▶ _What needs to be done_
Each record below should appear again exactly as written.

Data records:
== Segment start ==
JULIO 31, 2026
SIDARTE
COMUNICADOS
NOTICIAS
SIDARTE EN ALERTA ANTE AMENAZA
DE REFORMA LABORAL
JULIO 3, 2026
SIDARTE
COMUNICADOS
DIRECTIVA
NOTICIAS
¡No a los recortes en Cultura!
== Segment end ==
▶ _Exercise solution_
JULIO 31, 2026
SIDARTE
COMUNICADOS
NOTICIAS
SIDARTE EN ALERTA ANTE AMENAZA
DE REFORMA LABORAL
JULIO 3, 2026
SIDARTE
COMUNICADOS
DIRECTIVA
NOTICIAS
¡No a los recortes en Cultura!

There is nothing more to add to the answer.